After my last visit to the federal prosecutor’s office in Manhattan, I went home, dropped my cell phone into the trash bin, huddled under the covers, and cried like I did it for a living. I mourned not only the loss of my lover and best friend, but also the death of everything I believed to be true. All those years…all those memories were a lie. My husband embezzled millions from anybody willing to trust him with their savings account. I lived it and it still sounds like the bad plot of a Lifetime movie to me. Unfortunately, though, it is not a Lifetime movie, it is the steaming pile called my life. I have the paperwork to prove it.
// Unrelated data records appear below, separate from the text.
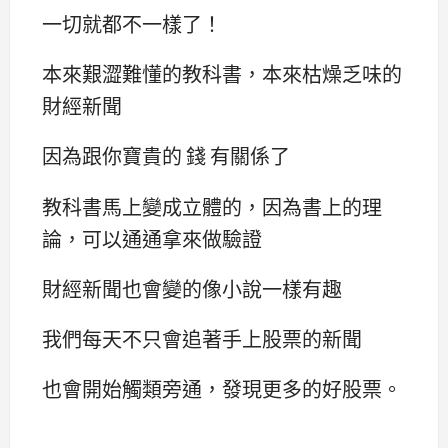
一切就都不一樣了！
本來艱澀難懂的教科書，本來枯燥乏味的
財經新聞
因為跟你寶貴的 錢 有關係了
教科書馬上變成立體的，因為書上的理
論，可以通通拿來做驗證
財經新聞也會變的像小說一樣有趣
我們每天不只會追著手上股票的新聞
也會開始觸類旁通，發現更多的好股票。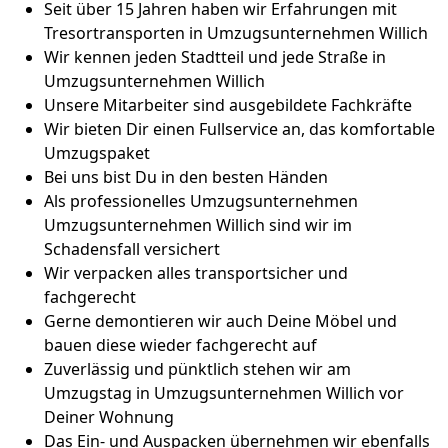
Seit über 15 Jahren haben wir Erfahrungen mit
Tresortransporten in Umzugsunternehmen Willich
Wir kennen jeden Stadtteil und jede Straße in
Umzugsunternehmen Willich
Unsere Mitarbeiter sind ausgebildete Fachkräfte
Wir bieten Dir einen Fullservice an, das komfortable
Umzugspaket
Bei uns bist Du in den besten Händen
Als professionelles Umzugsunternehmen
Umzugsunternehmen Willich sind wir im
Schadensfall versichert
Wir verpacken alles transportsicher und
fachgerecht
Gerne demontieren wir auch Deine Möbel und
bauen diese wieder fachgerecht auf
Zuverlässig und pünktlich stehen wir am
Umzugstag in Umzugsunternehmen Willich vor
Deiner Wohnung
Das Ein- und Auspacken übernehmen wir ebenfalls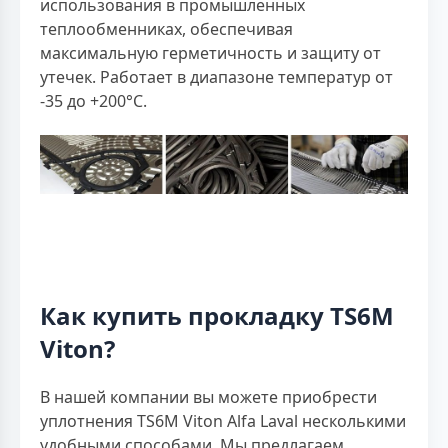
использования в промышленных
теплообменниках, обеспечивая
максимальную герметичность и защиту от
утечек. Работает в диапазоне температур от
-35 до +200°C.
Как купить прокладку TS6M
Viton?
В нашей компании вы можете приобрести
уплотнения TS6M Viton Alfa Laval несколькими
удобными способами. Мы предлагаем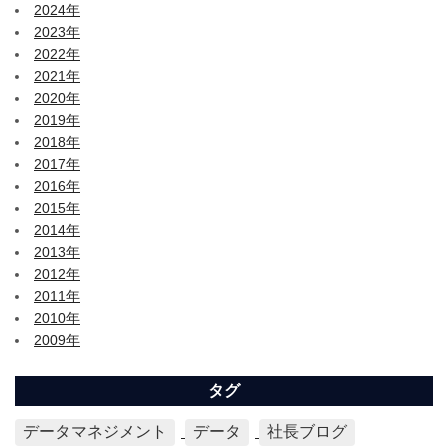
2024年
2023年
2022年
2021年
2020年
2019年
2018年
2017年
2016年
2015年
2014年
2013年
2012年
2011年
2010年
2009年
タグ
データマネジメント
データ
社長ブログ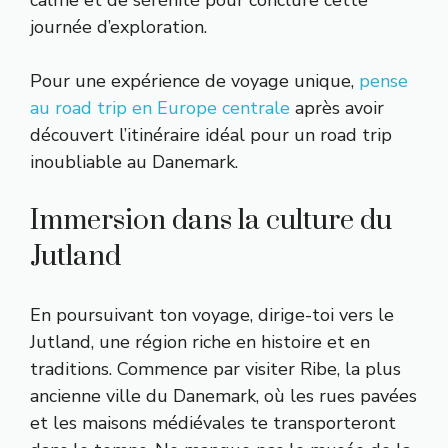
journée d’exploration.
Pour une expérience de voyage unique,
pense
au road trip en Europe centrale
après avoir
découvert l’itinéraire idéal pour un road trip
inoubliable au Danemark.
Immersion dans la culture du
Jutland
En poursuivant ton voyage, dirige-toi vers le
Jutland, une région riche en histoire et en
traditions. Commence par visiter Ribe, la plus
ancienne ville du Danemark, où les rues pavées
et les maisons médiévales te transporteront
I emerged from my cocoon of despair not a beautiful butterfly, but rather a woman harboring more rage than was healthy. And it was all directed at one gender. Then I packed my bags and my cat, and made the pride-crushing journey back to my parents’ house in a yellow cab because my BMW had already been repossessed.

Four months have passed since I’ve lost my home and my job. The house holds too many memories; I wasn’t entirely sad to see it go. The job is a different matter altogether. That hadn’t been my decision to make. The department of education thought it best for all parties involved if I just fucked off since some of the parents of my third graders had invested with Matt.

“Any luck, Punkin’?”

My father places his calloused, knobby hand on my shoulder. I love my mother, I really do, but I’m my father’s daughter. I pat his hand and look up into sympathetic brown eyes. The same eyes as mine. Although he’s still handsome in a rugged way, Thomas DeSantis seems to have aged exponentially since the proverbial shit has hit the fan. Lately, he’s looking older than his sixty-six years.

I’m an only child, a miracle baby. I’ve heard the story a billion times. How I came along after ten years of marriage, long after my parents had stopped hoping to conceive. So to say that they have all their hopes and dreams in one basket is not an exaggeration.

“Nothing yet,” I say, my voice hitting a strange high note that sounds like the worst attempt at optimism ever.